Fenn was the perfect baby in every way, except for the fact that she didn’t sleep. She was what I call a, ‘night terror’.
The first few months we’re utterly exhausting. At one year old she was still waking every three hours through the night to breastfeed. She had never accepted a bottle so I had to do every single feed myself. During the day she would nap for exactly thirty minutes at a time, and that was only on top of me. I had to go to bed at 7pm to give me any sort of sleep at all, meaning I never got a second to myself. This nonsense was still going on at eighteen months.
I was exhausted to my bones, and I am not one to operate well on little sleep. I was cranky all the time, blamed my husband for everything, couldn’t concentrate and was in tears at least three times a day.
I was utterly frustrated by my inability to create too. Before having Fenn I had a wonderful, creative career in couture fashion, and was always drawing, or sewing or making something in every spare moment. It was torture to not have a second to myself to do what I wanted to do, and I desperately needed to be more than ‘just a mum’. A few times I actually considered how much better off Fenn and my husband would be if I were hit by a bus. I never went to to doctors as I thought they would just fob me off with antidepressants, when all I really needed was sleep; 18 months of solid sleep.
Looking back now I was not in a good place and I was clearly in the realms of PND. I was just surviving each day, waiting for it to end so that I could snatch a few hour’s sleep. I wasn’t able to enjoy Fenn, and something had to change.
I decided that I would wean Fenn as it would allow my Mum to have her for more than a few hours at a time, even overnight eventually. That would give me time to a) sleep and b) get creative again. I had been planning on launching a babywear brand when I was pregnant, and I had done a lot of work on it before Fenn arrived.
The weaning went surprisingly smoothly and it was like something just clicked with Fenn. She started sleeping through the night and her daytime naps got a bit longer. I was waking up with a little bit of energy and I started to enjoy Fenn properly for the first time.
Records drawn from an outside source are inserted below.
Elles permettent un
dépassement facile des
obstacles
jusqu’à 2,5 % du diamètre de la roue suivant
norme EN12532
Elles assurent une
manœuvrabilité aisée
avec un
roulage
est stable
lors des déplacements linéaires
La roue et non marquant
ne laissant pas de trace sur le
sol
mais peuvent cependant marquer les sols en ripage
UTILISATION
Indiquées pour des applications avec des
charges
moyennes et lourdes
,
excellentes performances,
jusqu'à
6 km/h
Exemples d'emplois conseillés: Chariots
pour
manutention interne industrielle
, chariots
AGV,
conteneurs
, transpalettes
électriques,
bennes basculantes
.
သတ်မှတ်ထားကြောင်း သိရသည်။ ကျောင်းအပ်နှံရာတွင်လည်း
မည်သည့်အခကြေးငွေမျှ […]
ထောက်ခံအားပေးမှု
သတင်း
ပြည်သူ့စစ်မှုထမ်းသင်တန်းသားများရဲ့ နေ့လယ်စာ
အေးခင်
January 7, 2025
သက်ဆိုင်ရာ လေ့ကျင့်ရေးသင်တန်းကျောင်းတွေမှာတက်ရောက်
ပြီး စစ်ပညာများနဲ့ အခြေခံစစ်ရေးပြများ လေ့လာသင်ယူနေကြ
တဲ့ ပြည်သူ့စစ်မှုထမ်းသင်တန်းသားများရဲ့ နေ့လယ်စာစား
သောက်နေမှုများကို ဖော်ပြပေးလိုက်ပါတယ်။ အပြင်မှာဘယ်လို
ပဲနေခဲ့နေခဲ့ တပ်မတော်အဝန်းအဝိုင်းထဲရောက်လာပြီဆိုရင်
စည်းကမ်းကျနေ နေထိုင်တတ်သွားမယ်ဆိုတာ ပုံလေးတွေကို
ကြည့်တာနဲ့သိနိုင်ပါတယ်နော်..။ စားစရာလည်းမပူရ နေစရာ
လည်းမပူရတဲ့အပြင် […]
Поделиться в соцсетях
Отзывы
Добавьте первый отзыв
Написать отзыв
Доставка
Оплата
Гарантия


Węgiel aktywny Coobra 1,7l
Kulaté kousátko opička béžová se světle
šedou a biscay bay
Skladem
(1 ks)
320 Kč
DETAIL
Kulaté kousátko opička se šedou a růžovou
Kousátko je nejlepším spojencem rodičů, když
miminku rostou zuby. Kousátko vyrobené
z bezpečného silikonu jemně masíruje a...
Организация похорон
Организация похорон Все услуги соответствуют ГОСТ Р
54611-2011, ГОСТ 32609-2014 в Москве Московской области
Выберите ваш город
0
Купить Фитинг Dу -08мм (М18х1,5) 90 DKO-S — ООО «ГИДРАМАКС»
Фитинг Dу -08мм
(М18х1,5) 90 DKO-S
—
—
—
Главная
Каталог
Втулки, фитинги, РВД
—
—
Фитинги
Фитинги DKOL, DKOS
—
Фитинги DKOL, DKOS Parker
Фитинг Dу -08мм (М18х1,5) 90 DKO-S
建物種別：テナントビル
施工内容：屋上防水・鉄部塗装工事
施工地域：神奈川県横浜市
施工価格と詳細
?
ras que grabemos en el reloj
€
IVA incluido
I had time to concentrate on my brand, which I decided to call Mint Cake Club, after Fenn (Fenndle… Fenndle Mint Cake…you get the idea) and launched with a small range of leggings tailored especially for cloth nappies. To my surprise they started selling.
I suddenly had something to keep my creative brain busy and I slowly started to feel like me again. As the business grew, I felt my confidence in my abilities return, and a sense of fulfillment.
I am now really busy as I still look after Fenn full time, and work and sew in the evenings and during her two hour (in-her-cot!) naps.
No longer am I an exhausted, frustrated husk. I am an Indie-Biz owner who has a toddler and an unbridled excitement for the future!